• **WHAT IS NEEDED**: Reproduce the listing below exactly, minus its pictures.
■ ■ ■ ■
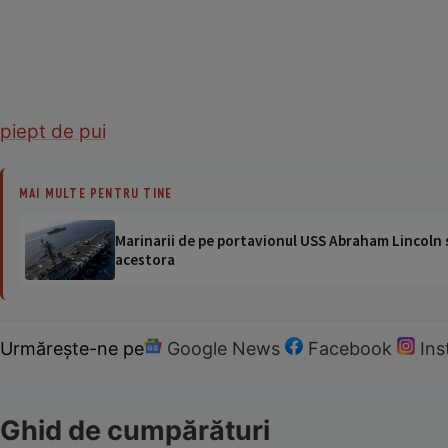
piept de pui
MAI MULTE PENTRU TINE
Marinarii de pe portavionul USS Abraham Lincoln su
acestora
Urmărește-ne pe
Google News
Facebook
In
Ghid de cumpărături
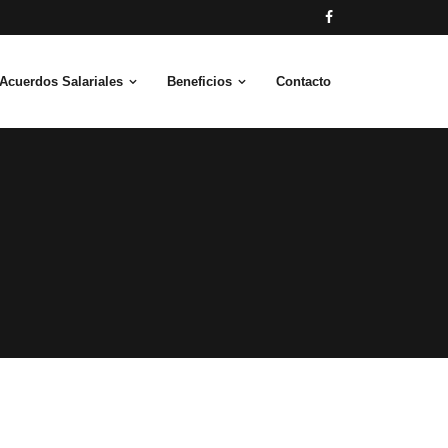
Acuerdos Salariales
Beneficios
Contacto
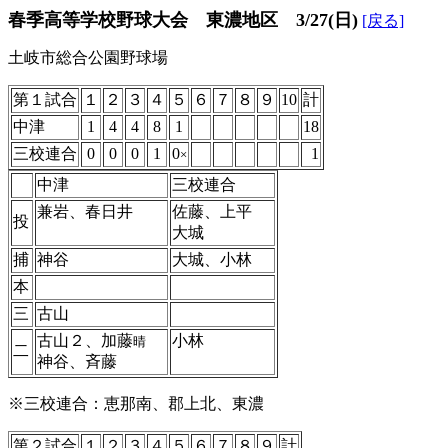
春季高等学校野球大会 東濃地区 3/27(日)
[戻る]
土岐市総合公園野球場
第１試合
１
２
３
４
５
６
７
８
９
10
計
中津
1
4
4
8
1
18
三校連合
0
0
0
1
0
1
×
中津
三校連合
兼岩、春日井
佐藤、上平
投
大城
捕
神谷
大城、小林
本
三
古山
古山２、加藤
小林
晴
二
神谷、斉藤
※三校連合：恵那南、郡上北、東濃
第２試合
１
２
３
４
５
６
７
８
９
計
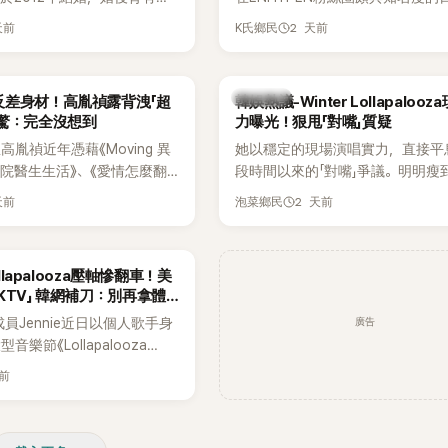
家五口生活幸福美滿，也是韓
粉絲，日前在TikTok直播期間輕
天前
2 天前
K氏鄉民
認的模範夫妻。近日，星首度
不幸身亡，消息曝光後震驚韓網，
嫁給HAHA的關鍵原因，竟是
少粉絲湧入社群平台哀悼。事發後
今仍難忘的話，也成為她點頭
親友也陸續出面證實噩耗，並呼籲
熱議討論
反差身材！高胤禎露背洩「超
韓娛熱議-Winter Lollapaloo
最大理由。
止揣測，盼逝者安息。
網驚：完全沒想到
力曝光！狠甩「對嘴」質疑
胤禎近年憑藉《Moving 異
她以穩定的現場演唱實力，直接平
住院醫生生活》、《愛情怎麼翻
段時間以來的「對嘴」爭議。明明瘦
力克服自卑的我們》等多部熱門
骨頭，怎麼還能唱出這麼驚人的爆
天前
2 天前
泡菜鄉民
為韓劇新一代女神代表，不僅
音量？
定，精緻五官與清新空靈的氣
批粉絲。近日，她因分享一組
ollapalooza壓軸慘翻車！美
掀起熱議，不是因為仙氣十足
KTV」 韓網補刀：別再拿體
是藏在纖細身材下的超狂背肌
廣告
K成員Jennie近日以個人歌手身
，反差感十足，讓不少網友看
樂節《Lollapalooza
來她身材這麼猛！」
》主舞台，不僅成為首位擔任該音
天前
ner（壓軸主秀）的K-POP女
，寫下全新紀錄。然而，演出結
兩極評價，不僅現場歌唱實力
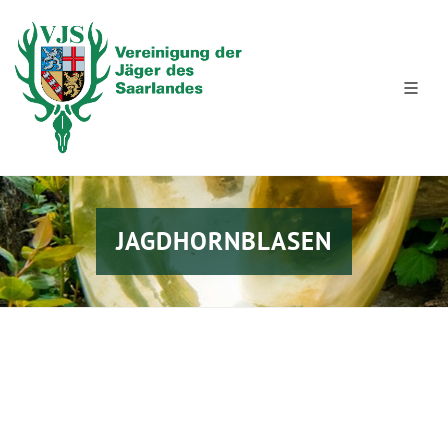
JAGDHORNBLASEN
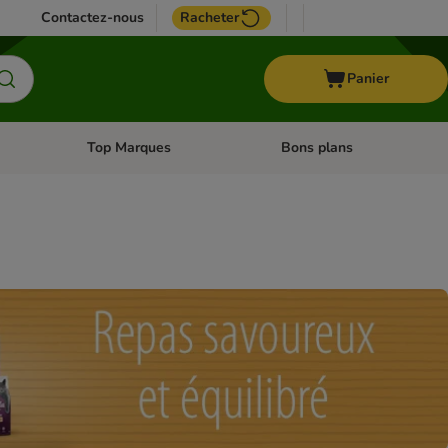
Contactez-nous
Racheter
Panier
Top Marques
Bons plans
catégories: Oiseau
Dérouler les catégories: Cheval
Dérouler les catégories: Top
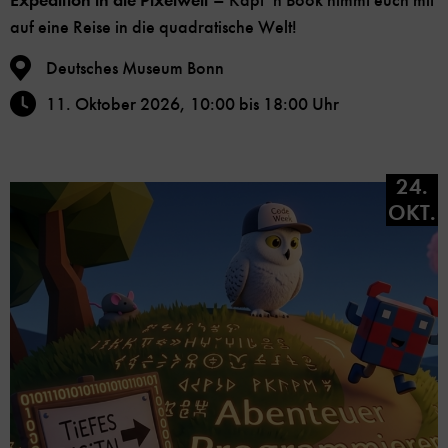
Expedition in die Pixelwelt –
Käpt´n Book nimmt euch mit
auf eine Reise in die quadratische Welt!
Deutsches Museum Bonn
11. Oktober 2026, 10:00 bis 18:00 Uhr
24.
OKT.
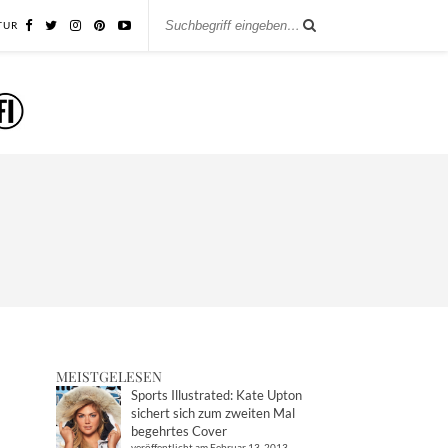
TUR
MEISTGELESEN
Sports Illustrated: Kate Upton
sichert sich zum zweiten Mal
begehrtes Cover
veröffentlicht am Februar 13, 2013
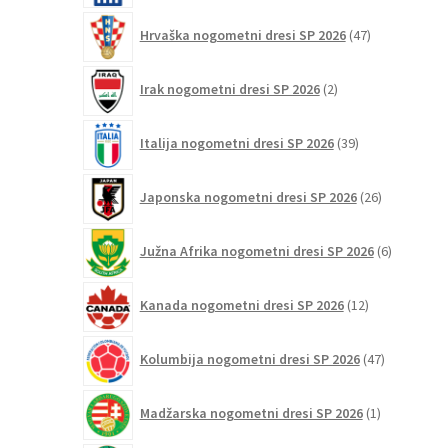
47
Hrvaška nogometni dresi SP 2026
47
izdelkov
2
Irak nogometni dresi SP 2026
2
izdelka
39
Italija nogometni dresi SP 2026
39
izdelkov
26
Japonska nogometni dresi SP 2026
26
izdelkov
6
Južna Afrika nogometni dresi SP 2026
6
izdelkov
12
Kanada nogometni dresi SP 2026
12
izdelkov
47
Kolumbija nogometni dresi SP 2026
47
izdelkov
1
Madžarska nogometni dresi SP 2026
1
izdelek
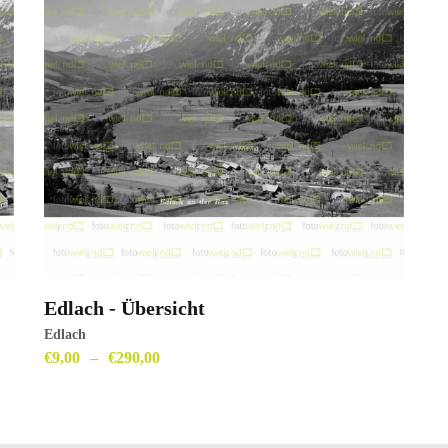
Edlach - Übersicht
ansehen
Edlach
€
9,00
–
€
290,00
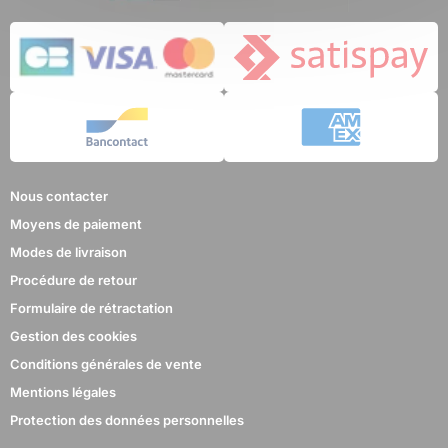
2 avis
Nous contacter
Moyens de paiement
Modes de livraison
Procédure de retour
Formulaire de rétractation
Gestion des cookies
Conditions générales de vente
Mentions légales
Protection des données personnelles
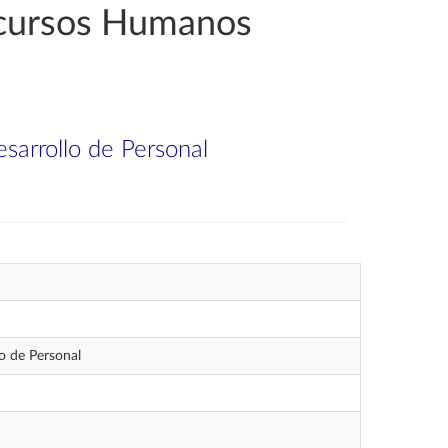
Recursos Humanos
arrollo de Personal
o de Personal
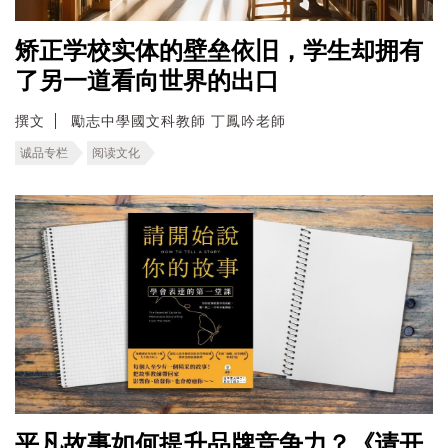
矫正学校实体的壁垒依旧，学生却拥有
了另一道看向世界的出口
撰文
勵志中學國文科教師 丁鳳吟老師
诚品专栏
阅读文化
平凡故事如何提升品牌竞争力？《请开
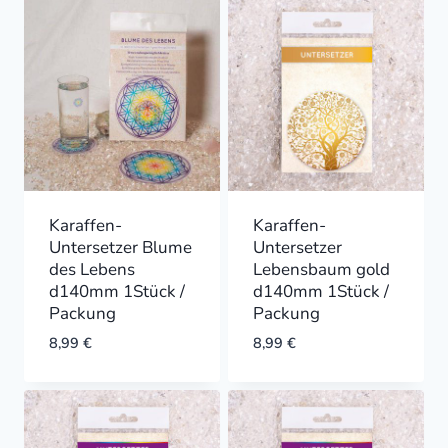
Karaffen-
Karaffen-
Untersetzer Blume
Untersetzer
des Lebens
Lebensbaum gold
d140mm 1Stück /
d140mm 1Stück /
Packung
Packung
8,99
€
8,99
€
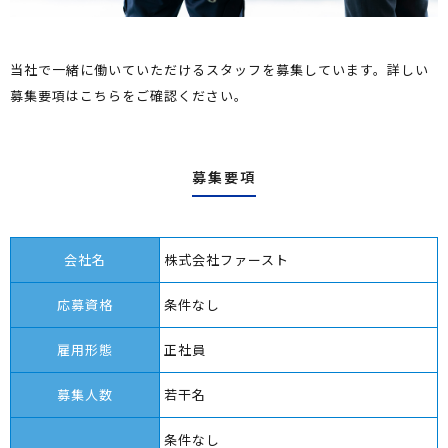
当社で一緒に働いていただけるスタッフを募集しています。
詳しい
募集要項はこちらをご確認ください。
募集要項
会社名
株式会社ファースト
応募資格
条件なし
雇用形態
正社員
募集人数
若干名
条件なし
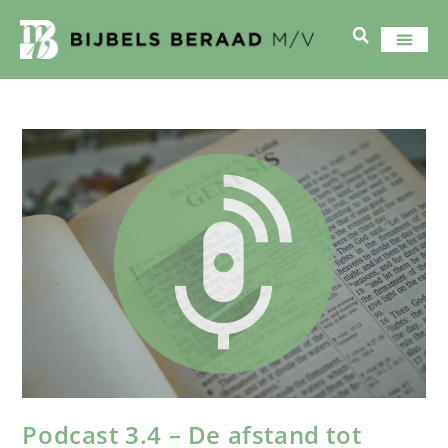
Podcast 3.4 – De afstand tot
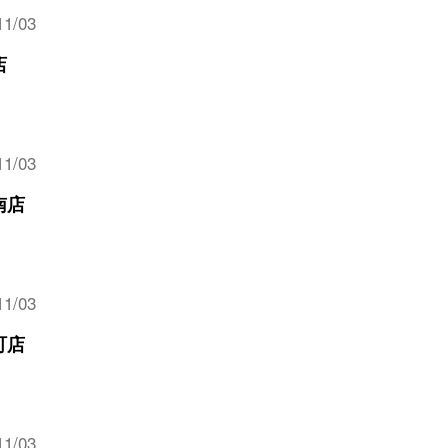
11/03
店
11/03
南店
11/03
町店
11/03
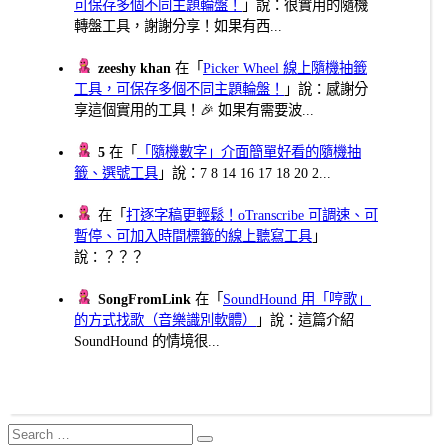
可保存多個不同主題輪盤！
」說：很實用的隨機
轉盤工具，謝謝分享！如果有西...
zeeshy khan
在「
Picker Wheel 線上隨機抽籤
工具，可保存多個不同主題輪盤！
」說：感謝分
享這個實用的工具！🎉 如果有需要波...
5
在「
「隨機數字」介面簡單好看的隨機抽
籤、選號工具
」說：7 8 14 16 17 18 20 2...
在「
打逐字稿更輕鬆！oTranscribe 可調速、可
暫停、可加入時間標籤的線上聽寫工具
」
說：？？？
SongFromLink
在「
SoundHound 用「哼歌」
的方式找歌（音樂識別軟體）
」說：這篇介紹
SoundHound 的情境很...
Search
Search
■ ■ ■ ■
• **FINAL ANSWER**:
piept de pui
MAI MULTE PENTRU TINE
Marinarii de pe portavionul USS Abraham Lincoln su
acestora
Urmărește-ne pe
Google News
Facebook
In
Ghid de cumpărături
Acuerdos Salariales
Beneficios
Contacto
春季高等学校野球大会 東濃地区 3/27(日)
[戻る]
土岐市総合公園野球場
第１試合
１
２
３
４
５
６
７
８
９
10
計
中津
1
4
4
8
1
18
三校連合
0
0
0
1
0
1
×
中津
三校連合
兼岩、春日井
佐藤、上平
投
大城
捕
神谷
大城、小林
本
三
古山
古山２、加藤
小林
晴
二
神谷、斉藤
※三校連合：恵那南、郡上北、東濃
第２試合
１
２
３
４
５
６
７
８
９
計
家五口生活幸福美滿，也是韓
粉絲，日前在TikTok直播期間輕
天前
2 天前
K氏鄉民
認的模範夫妻。近日，星首度
不幸身亡，消息曝光後震驚韓網，
嫁給HAHA的關鍵原因，竟是
少粉絲湧入社群平台哀悼。事發後
今仍難忘的話，也成為她點頭
親友也陸續出面證實噩耗，並呼籲
熱議討論
反差身材！高胤禎露背洩「超
韓娛熱議-Winter Lollapaloo
最大理由。
止揣測，盼逝者安息。
網驚：完全沒想到
力曝光！狠甩「對嘴」質疑
胤禎近年憑藉《Moving 異
她以穩定的現場演唱實力，直接平
住院醫生生活》、《愛情怎麼翻
段時間以來的「對嘴」爭議。明明瘦
力克服自卑的我們》等多部熱門
骨頭，怎麼還能唱出這麼驚人的爆
天前
2 天前
泡菜鄉民
為韓劇新一代女神代表，不僅
音量？
定，精緻五官與清新空靈的氣
批粉絲。近日，她因分享一組
ollapalooza壓軸慘翻車！美
掀起熱議，不是因為仙氣十足
KTV」 韓網補刀：別再拿體
是藏在纖細身材下的超狂背肌
廣告
K成員Jennie近日以個人歌手身
，反差感十足，讓不少網友看
樂節《Lollapalooza
來她身材這麼猛！」
》主舞台，不僅成為首位擔任該音
天前
ner（壓軸主秀）的K-POP女
，寫下全新紀錄。然而，演出結
兩極評價，不僅現場歌唱實力
JAGDHORNBLASEN
Contactez-nous
Racheter
Panier
Top Marques
Bons plans
catégories: Oiseau
Dérouler les catégories: Cheval
Dérouler les catégories: Top
Expedition in die Pixelwelt –
Käpt´n Book nimmt euch mit
auf eine Reise in die quadratische Welt!
Deutsches Museum Bonn
11. Oktober 2026, 10:00 bis 18:00 Uhr
24.
OKT.
TUR
MEISTGELESEN
Sports Illustrated: Kate Upton
sichert sich zum zweiten Mal
begehrtes Cover
veröffentlicht am Februar 13, 2013
47
Hrvaška nogometni dresi SP 2026
47
izdelkov
2
Irak nogometni dresi SP 2026
2
izdelka
39
Italija nogometni dresi SP 2026
39
izdelkov
26
Japonska nogometni dresi SP 2026
26
izdelkov
6
Južna Afrika nogometni dresi SP 2026
6
izdelkov
12
Kanada nogometni dresi SP 2026
12
izdelkov
47
Kolumbija nogometni dresi SP 2026
47
izdelkov
1
Madžarska nogometni dresi SP 2026
1
izdelek
Edlach - Übersicht
ansehen
Edlach
€
9,00
–
€
290,00
2 avis
Nous contacter
Moyens de paiement
Modes de livraison
Procédure de retour
Formulaire de rétractation
Gestion des cookies
Conditions générales de vente
Mentions légales
Protection des données personnelles
Recursos Humanos
arrollo de Personal
o de Personal
矫正学校实体的壁垒依旧，学生却拥有
了另一道看向世界的出口
撰文
勵志中學國文科教師 丁鳳吟老師
诚品专栏
阅读文化
平凡故事如何提升品牌竞争力？《请开
Karaffen-
Karaffen-
Untersetzer Blume
Untersetzer
des Lebens
Lebensbaum gold
d140mm 1Stück /
d140mm 1Stück /
Packung
Packung
8,99
€
8,99
€
当社で一緒に働いていただけるスタッフを募集しています。
詳しい
募集要項はこちらをご確認ください。
募集要項
会社名
株式会社ファースト
応募資格
条件なし
雇用形態
正社員
募集人数
若干名
条件なし
Podcast 3.4 – De afstand tot
11/03
店
11/03
南店
11/03
町店
11/03
可保存多個不同主題輪盤！
」說：很實用的隨機
轉盤工具，謝謝分享！如果有西...
zeeshy khan
在「
Picker Wheel 線上隨機抽籤
工具，可保存多個不同主題輪盤！
」說：感謝分
享這個實用的工具！🎉 如果有需要波...
5
在「
「隨機數字」介面簡單好看的隨機抽
籤、選號工具
」說：7 8 14 16 17 18 20 2...
在「
打逐字稿更輕鬆！oTranscribe 可調速、可
暫停、可加入時間標籤的線上聽寫工具
」
說：？？？
SongFromLink
在「
SoundHound 用「哼歌」
的方式找歌（音樂識別軟體）
」說：這篇介紹
SoundHound 的情境很...
Search
Search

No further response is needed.